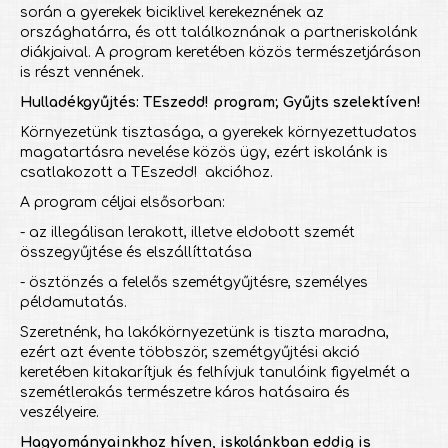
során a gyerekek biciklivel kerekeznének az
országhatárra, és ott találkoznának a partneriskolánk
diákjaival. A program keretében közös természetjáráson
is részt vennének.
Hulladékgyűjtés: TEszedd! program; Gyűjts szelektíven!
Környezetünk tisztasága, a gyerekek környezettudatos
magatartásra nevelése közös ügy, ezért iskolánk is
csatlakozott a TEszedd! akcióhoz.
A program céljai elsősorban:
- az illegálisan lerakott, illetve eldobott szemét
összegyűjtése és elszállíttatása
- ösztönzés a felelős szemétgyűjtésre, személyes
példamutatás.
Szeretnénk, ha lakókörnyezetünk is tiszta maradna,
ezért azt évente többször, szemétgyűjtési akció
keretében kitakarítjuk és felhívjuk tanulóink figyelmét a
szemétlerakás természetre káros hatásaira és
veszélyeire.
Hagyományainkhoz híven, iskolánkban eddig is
--------------------------------
__The problem__: A word-for-word transcription of the listing is needed, minus its images.

__Response to the task__:
során a gyerekek biciklivel kerekeznének az
országhatárra, és ott találkoznának a partneriskolánk
diákjaival. A program keretében közös természetjáráson
is részt vennének.
Hulladékgyűjtés: TEszedd! program; Gyűjts szelektíven!
Környezetünk tisztasága, a gyerekek környezettudatos
magatartásra nevelése közös ügy, ezért iskolánk is
csatlakozott a TEszedd! akcióhoz.
A program céljai elsősorban:
- az illegálisan lerakott, illetve eldobott szemét
összegyűjtése és elszállíttatása
- ösztönzés a felelős szemétgyűjtésre, személyes
példamutatás.
Szeretnénk, ha lakókörnyezetünk is tiszta maradna,
ezért azt évente többször, szemétgyűjtési akció
keretében kitakarítjuk és felhívjuk tanulóink figyelmét a
szemétlerakás természetre káros hatásaira és
veszélyeire.
Hagyományainkhoz híven, iskolánkban eddig is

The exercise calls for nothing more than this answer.